Research Article: PPCD: Privacy-preserving clinical decision with cloud support

Date Published: May 29, 2019

Publisher: Public Library of Science

Author(s): Hui Ma, Xuyang Guo, Yuan Ping, Baocang Wang, Yuehua Yang, Zhili Zhang, Jingxian Zhou, Lixiang Li.


With the prosperity of machine learning and cloud computing, meaningful information can be mined from mass electronic medical data which help physicians make proper disease diagnosis for patients. However, using medical data and disease information of patients frequently raise privacy concerns. In this paper, based on single-layer perceptron, we propose a scheme of privacy-preserving clinical decision with cloud support (PPCD), which securely conducts disease model training and prediction for the patient. Each party learns nothing about the other’s private information. In PPCD, a lightweight secure multiplication is presented and introduced to improve the model training. Security analysis and experimental results on real data confirm the high accuracy of disease prediction achieved by the proposed PPCD without the risk of privacy disclosure.

Partial Text

With sharp growth of electronic data, machine learning has impacted on human’s lifestyle by predicting human’s behavior and future trends on everything [1], [2], [3]. To overcome the limitations of storage and computing resource, how to outsource pricey tasks of machine learning to the Cloud has attracted much more attention. For instances, data of the client can be transmitted to the Cloud for either model training and predicting [4], [5], [6]. As a popular machine learning algorithm, single-layer perceptron (SLP) is simple yet efficient and has been widely used in disease prediction [7], [8], [9]. It is more appropriate for real-time disease predicting than some complex techniques such as naïve bayesian [10], decision trees [2] and support vector machines (SVMs) [11], [12] and so on. Clinical decision support system (CDSS), which uses various data mining techniques to help physicians make proper disease diagnosis and provide health services for patients, has received considerable attention [7], [13], [14],[15]. However, for privacy concerns, users don’t want to submit their medical data to an unauthorized institution [16], [17], [18]. At the same time, due to classifier being considered as own asset of the medical service provider, there is a risk of exposing the prediction model to third-party. Otherwise, third-party will use the model to make disease prediction for a patient who could damage the profile of medical service provider. Therefore, the confidentiality of both medical data and disease model are crucial for the CDSS. How to achieve secure disease prediction without compromising the accuracy of the result becomes a challenging issue.

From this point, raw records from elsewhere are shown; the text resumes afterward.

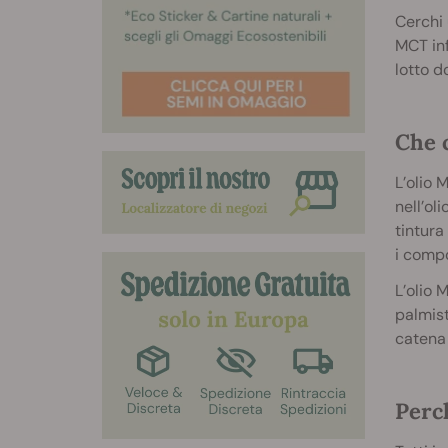
Cerchi 
MCT in
lotto d
Che c
L’olio 
nell’ol
tintura
i compo
L’olio M
palmist
catena 
Perch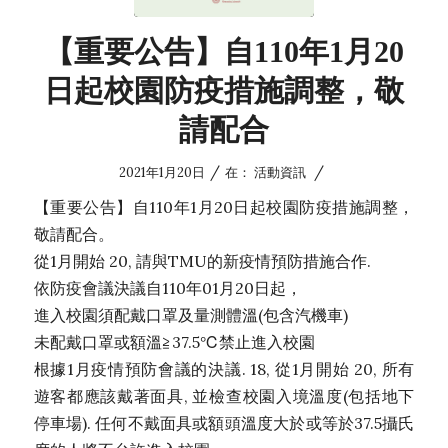
【重要公告】自110年1月20
日起校園防疫措施調整，敬
請配合
/
/
2021年1月20日
在：
活動資訊
【重要公告】自110年1月20日起校園防疫措施調整，
敬請配合。
從1月開始 20, 請與TMU的新疫情預防措施合作.
依防疫會議決議自110年01月20日起，
進入校園須配戴口罩及量測體溫(包含汽機車)
未配戴口罩或額溫≧37.5℃禁止進入校園
根據1月疫情預防會議的決議. 18, 從1月開始 20, 所有
遊客都應該戴著面具, 並檢查校園入境溫度(包括地下
停車場). 任何不戴面具或額頭溫度大於或等於37.5攝氏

In this section, a brief glimpse of the Paillier cryptosystem, SLP and secure multiplication (SM) are given. Table 1 summarizes the key notations.

In this section, we analyze the correction and security of the proposed PPCD scheme. Notably, we focus on how PPCD achieve the privacy preserving of medical information of patient and disease model.

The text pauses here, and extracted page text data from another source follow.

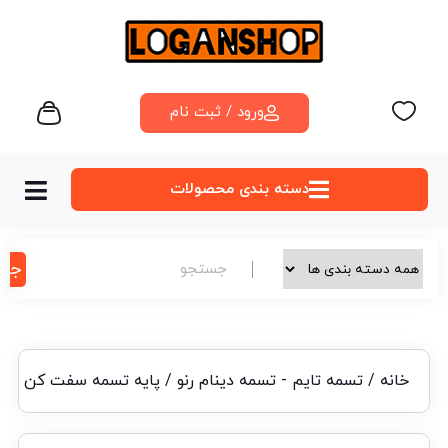
ورود / ثبت نام
دسته‌ بندی محصولات
جس
خانه
/
تسمه تایم - تسمه دینام رنو
/ پایه تسمه سفت کن دینام تندر۹۰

Without sufficient storage, computation or knowledge of the clinical decision, the clients frequently prefer outsourcing their data to the Cloud for model training and disease predicting. Ledley and lusted [24] firstly proposed a clinical decision support system which can help physicians to solve diagnostic problems. Later, a large number of disease prediction system based on various data mining techniques have been presented. For example, a fast prediction disease system based on SVM was proposed by [25] to predict the risk of progression of adolescent idiopathic scoliosis. Wang et al. [26] gave a risk assessment for individuals with a family history of pancreatic cancer using Bayesian classification. By introducing SVM, Huang et al. [27] designed a prediction model for breast cancer diagnosis while Barakat et al. [28] focused on the diagnosis of diabetes mellitus. For heart disease analysis, Anooj et al. [29] tried to use specific fuzzy rules. Though various prediction models have been developed, privacy protection of patients medical information fails to take into account which will impede the more progress of CDSS.

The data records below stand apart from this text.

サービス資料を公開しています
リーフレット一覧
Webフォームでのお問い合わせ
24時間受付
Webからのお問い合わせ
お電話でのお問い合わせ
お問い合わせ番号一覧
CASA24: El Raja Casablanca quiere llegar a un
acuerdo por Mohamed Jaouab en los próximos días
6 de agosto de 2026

In this paper, we proposed a privacy-preserving disease predicting system based SLP which can help physicians make a proper diagnosis of disease and provide health services for patients anytime anywhere in a privacy-preserving way. In PPCD, DP’s historical medical data are used to train SLP in ED, and the hospital uses the trained model to predict diseases for a UP. Towards easing the privacy concerns from DP, we suggest an additively homomorphic encryption also for simplicity and generality. Inevitable multiplications of SLP motivate us introducing LSM into PPCD. Then users’ medical information and the trained model are secret to the cloud. Compared with SLP, comparable results reached by PPCD suggest that sacrificing data precision to improve efficiency is feasible in practical use.